16 December 2006

Cricket and Kangaroo

The game of cricket is a major phenomenon in Australia. The biggest thing in cricket is “The Ashes”, a competition between Australia and England approximately every year and a half. A “test match” in cricket is a single cricket game that takes 5 days to play. The Ashes consists of 5 test matches, played across a couple of months. It’s such a big deal here that on certain key playing days, internet usage by office workers increases 20-fold as workers check scores and watch video of key plays on cricket websites. It’s like the world series and super bowl rolled into one and extended across two months or so. It’s being played in Australia this time (it alternates between here and England) and literally 10’s of thousands of English fans have traveled to Australia to watch the matches in person.

The most diehard of them are called the “Barmy Army”. A weekly TV series here right now is about an Aussie who travels around to the matches with the Barmy Army of British fans. Each match is being played in a different Australian city. Baseball is derived from cricket, and cricket fans have the same love as baseball fans of endless statistics and in a game that may feature 500 runs per team, there are lots of stats. Discussion before and after the games takes as much time as the game itself.

So lunch at work these days means beating a path the few meters from the office to Roland’s parents’ place where his mother feeds us lunch while we watch cricket and they discuss the strategies of the game. I’m getting to the place where I can toss in a comment here and there like I know what I’m talking about.

Yesterday’s lunch was a salad and ginger beer (ginger ale with LOTS of real ginger in it. No, it's not like Vernor's, which is still just ginger ale, albeit a good one). The salad was kind of a chef salad, with lettuce, tomatoes, bean sprouts, apples, cheese chunks and meat chunks. The meat looked like medium rare beef steak. It was actually kangaroo steak that Roland’s mother had found on sale at the local grocery store.

My sister Janet once found kangaroo meat at a new grocery store in Dallas. She invited me over, fried it in a skillet and we ate it, or tried to. Roland had previously told me that the best steak he ever ate was a kangaroo steak at a restaurant in Australia. On that recommendation we bit into our fried kangaroo with great anticipation. It was terrible. It tasted like liver or something. We couldn’t finish it. We gave Roland the leftovers and he insisted it tasted fine – nothing like liver.

As a result of that experience, I wasn’t eager to try it again, but this steak in the salad was actually quite good. Roland’s mother said it’s especially important with kangaroo meat not to overcook it, so maybe that had been our mistake.
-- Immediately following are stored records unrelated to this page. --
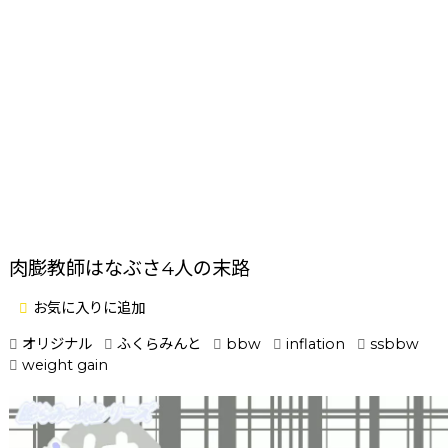
肉膨教師はなぶさ4人の末路
お気に入りに追加
オリジナル
ふくらみんと
bbw
inflation
ssbbw
weight gain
Kangaroos, by the way, far from being an endangered species, are so common as to be a pest here, apparently. I’m told that Roland’s brother, who lives in a small town several hours into the interior of the country, has hit as many as a half-dozen or so kangaroos on the highway over the course of one drive from there to here. Nearly everyone who lives in rural parts of Australia has a “roo guard” installed on the front of their vehicle to prevent damage to the vehicle when it collides with a kangaroo.

For Texans, think skunk or Armadillo, only 50 times bigger. And tastier.